## Work required
In the data below, the answer is the run of lines from the line containing "Water Audit" through the line containing "Data Centre Testing Services", both included; print it exactly and nothing else.

Extracted page text data
=======
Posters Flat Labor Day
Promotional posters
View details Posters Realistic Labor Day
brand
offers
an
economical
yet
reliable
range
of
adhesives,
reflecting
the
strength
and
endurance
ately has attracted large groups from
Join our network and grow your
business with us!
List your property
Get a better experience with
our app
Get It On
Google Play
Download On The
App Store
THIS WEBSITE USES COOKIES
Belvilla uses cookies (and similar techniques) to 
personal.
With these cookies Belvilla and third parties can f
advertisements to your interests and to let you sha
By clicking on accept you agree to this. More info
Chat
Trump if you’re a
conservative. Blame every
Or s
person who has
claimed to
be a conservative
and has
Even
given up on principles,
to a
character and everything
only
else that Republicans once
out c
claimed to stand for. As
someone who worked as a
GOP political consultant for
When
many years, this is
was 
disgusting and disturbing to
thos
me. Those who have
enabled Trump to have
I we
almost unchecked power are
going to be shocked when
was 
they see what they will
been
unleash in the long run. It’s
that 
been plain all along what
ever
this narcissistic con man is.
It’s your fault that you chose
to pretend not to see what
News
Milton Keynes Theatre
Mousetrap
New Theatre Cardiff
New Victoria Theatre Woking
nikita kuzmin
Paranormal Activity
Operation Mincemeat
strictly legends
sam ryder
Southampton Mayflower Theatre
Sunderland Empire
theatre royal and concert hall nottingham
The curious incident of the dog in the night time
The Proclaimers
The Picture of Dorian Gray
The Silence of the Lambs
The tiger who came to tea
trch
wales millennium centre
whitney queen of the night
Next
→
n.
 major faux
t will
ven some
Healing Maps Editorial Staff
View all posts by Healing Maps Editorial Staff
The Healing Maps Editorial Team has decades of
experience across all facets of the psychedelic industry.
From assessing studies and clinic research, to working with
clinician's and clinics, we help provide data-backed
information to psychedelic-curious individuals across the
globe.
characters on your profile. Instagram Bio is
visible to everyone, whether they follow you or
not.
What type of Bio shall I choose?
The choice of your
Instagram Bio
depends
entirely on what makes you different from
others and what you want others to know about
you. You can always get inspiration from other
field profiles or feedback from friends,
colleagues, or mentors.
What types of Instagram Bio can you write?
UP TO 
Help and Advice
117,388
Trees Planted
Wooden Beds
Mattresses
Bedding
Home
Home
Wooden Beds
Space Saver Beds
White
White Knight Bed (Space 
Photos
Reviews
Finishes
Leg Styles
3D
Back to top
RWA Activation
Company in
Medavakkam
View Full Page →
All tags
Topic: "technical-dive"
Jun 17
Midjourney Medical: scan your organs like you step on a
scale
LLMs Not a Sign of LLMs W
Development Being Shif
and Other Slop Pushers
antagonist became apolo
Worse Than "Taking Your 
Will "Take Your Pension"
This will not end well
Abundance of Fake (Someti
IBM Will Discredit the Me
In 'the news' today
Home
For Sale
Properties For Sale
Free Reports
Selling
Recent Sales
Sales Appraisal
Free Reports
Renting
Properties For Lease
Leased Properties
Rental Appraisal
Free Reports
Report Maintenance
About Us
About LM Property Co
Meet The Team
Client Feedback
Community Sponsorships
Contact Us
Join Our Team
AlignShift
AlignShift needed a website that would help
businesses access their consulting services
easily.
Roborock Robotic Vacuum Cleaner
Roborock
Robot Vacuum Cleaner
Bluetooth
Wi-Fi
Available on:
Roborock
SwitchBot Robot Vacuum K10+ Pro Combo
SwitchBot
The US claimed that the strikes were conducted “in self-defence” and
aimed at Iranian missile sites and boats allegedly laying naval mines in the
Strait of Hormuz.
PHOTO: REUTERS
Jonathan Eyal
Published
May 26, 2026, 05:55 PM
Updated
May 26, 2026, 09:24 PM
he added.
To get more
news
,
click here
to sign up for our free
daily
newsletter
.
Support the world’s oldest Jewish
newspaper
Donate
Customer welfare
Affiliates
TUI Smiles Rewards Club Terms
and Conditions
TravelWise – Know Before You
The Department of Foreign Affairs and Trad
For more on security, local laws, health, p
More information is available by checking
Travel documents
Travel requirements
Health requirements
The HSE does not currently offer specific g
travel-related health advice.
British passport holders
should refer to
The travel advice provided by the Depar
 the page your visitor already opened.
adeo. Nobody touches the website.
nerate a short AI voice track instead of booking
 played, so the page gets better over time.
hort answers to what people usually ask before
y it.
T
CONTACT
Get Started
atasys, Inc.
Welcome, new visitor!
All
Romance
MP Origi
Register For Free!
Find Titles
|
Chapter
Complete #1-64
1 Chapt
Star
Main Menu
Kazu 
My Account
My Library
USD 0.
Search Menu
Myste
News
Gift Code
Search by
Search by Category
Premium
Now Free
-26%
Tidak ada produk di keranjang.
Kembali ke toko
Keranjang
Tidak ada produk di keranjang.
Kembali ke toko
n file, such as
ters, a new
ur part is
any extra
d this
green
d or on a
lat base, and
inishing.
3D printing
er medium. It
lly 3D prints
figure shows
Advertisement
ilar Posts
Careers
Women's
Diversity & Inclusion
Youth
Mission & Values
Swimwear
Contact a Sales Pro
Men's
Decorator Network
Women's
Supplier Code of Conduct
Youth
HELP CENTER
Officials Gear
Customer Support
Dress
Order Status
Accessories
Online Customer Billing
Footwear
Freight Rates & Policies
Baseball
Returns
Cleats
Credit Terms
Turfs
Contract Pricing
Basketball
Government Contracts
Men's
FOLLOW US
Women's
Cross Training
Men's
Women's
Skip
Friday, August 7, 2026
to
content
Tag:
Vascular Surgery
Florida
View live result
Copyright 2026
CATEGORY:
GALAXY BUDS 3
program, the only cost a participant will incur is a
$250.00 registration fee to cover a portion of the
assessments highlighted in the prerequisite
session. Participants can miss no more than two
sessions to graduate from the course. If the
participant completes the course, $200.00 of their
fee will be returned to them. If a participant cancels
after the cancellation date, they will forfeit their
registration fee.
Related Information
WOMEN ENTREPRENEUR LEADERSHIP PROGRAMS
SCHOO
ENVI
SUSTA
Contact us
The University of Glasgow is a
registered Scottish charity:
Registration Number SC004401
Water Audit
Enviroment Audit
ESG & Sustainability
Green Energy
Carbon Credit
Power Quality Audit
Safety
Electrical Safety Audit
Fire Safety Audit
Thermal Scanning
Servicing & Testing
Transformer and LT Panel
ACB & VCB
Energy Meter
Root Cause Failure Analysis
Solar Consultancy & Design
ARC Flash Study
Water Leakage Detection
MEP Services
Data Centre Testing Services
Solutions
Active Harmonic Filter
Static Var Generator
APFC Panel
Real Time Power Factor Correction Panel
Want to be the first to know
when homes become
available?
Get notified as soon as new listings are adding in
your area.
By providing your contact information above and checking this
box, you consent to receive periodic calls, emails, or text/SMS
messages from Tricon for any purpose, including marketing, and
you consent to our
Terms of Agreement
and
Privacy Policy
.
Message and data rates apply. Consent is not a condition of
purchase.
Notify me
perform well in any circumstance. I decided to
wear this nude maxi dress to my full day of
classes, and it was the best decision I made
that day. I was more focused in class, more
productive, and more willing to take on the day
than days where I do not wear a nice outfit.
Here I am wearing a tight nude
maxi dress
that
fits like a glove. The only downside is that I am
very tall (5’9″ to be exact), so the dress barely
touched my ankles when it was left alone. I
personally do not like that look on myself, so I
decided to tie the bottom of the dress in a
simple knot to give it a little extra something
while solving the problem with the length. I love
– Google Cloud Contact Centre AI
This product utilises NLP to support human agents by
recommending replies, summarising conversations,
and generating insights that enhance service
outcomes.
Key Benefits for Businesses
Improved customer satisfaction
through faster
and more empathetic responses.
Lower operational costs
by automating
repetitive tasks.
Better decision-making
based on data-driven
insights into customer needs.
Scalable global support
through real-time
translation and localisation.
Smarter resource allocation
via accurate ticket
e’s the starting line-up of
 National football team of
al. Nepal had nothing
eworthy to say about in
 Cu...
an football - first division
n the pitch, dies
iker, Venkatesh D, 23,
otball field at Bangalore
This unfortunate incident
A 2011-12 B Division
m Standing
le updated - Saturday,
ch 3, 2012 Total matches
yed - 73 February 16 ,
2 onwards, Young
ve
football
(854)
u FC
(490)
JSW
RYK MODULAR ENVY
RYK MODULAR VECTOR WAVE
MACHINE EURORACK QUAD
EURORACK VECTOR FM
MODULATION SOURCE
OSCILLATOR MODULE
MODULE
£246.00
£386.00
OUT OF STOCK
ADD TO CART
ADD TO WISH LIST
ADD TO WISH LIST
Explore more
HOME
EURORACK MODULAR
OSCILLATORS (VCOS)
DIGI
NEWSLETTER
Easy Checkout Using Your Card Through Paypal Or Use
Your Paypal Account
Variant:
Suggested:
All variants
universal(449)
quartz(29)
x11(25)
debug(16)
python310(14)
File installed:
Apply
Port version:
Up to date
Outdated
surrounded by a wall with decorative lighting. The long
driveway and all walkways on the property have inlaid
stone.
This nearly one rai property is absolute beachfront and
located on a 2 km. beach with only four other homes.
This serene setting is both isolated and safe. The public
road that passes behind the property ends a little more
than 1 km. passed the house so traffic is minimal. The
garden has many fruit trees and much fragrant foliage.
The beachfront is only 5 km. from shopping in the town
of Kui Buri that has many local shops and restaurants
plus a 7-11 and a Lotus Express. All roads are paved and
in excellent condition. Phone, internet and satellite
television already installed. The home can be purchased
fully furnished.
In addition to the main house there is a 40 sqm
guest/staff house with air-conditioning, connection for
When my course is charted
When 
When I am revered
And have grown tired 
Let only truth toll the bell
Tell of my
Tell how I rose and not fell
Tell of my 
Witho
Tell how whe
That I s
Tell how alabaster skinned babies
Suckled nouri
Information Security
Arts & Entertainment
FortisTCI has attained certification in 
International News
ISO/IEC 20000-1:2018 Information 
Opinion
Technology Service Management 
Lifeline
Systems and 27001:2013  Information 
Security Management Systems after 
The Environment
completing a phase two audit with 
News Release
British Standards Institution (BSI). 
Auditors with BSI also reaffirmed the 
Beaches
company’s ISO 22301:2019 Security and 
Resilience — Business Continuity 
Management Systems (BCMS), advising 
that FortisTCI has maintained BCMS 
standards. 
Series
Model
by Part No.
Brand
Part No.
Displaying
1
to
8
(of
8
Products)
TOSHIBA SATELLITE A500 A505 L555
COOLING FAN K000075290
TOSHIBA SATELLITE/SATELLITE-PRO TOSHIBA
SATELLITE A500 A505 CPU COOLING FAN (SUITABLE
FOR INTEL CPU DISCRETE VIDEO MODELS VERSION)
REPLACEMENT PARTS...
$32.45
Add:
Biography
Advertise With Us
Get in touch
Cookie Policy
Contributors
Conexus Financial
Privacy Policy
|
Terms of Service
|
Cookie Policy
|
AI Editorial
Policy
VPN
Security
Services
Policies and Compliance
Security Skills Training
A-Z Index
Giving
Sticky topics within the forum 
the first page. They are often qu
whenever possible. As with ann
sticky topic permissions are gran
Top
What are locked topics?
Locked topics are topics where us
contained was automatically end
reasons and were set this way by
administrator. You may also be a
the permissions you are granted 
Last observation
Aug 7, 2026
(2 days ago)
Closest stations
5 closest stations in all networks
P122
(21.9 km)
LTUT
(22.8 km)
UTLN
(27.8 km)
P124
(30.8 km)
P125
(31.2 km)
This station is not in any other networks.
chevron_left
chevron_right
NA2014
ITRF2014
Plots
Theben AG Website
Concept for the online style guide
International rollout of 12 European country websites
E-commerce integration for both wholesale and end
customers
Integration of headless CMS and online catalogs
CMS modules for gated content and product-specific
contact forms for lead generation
=======
## Exercise solution
Water Audit
Enviroment Audit
ESG & Sustainability
Green Energy
Carbon Credit
Power Quality Audit
Safety
Electrical Safety Audit
Fire Safety Audit
Thermal Scanning
Servicing & Testing
Transformer and LT Panel
ACB & VCB
Energy Meter
Root Cause Failure Analysis
Solar Consultancy & Design
ARC Flash Study
Water Leakage Detection
MEP Services
Data Centre Testing Services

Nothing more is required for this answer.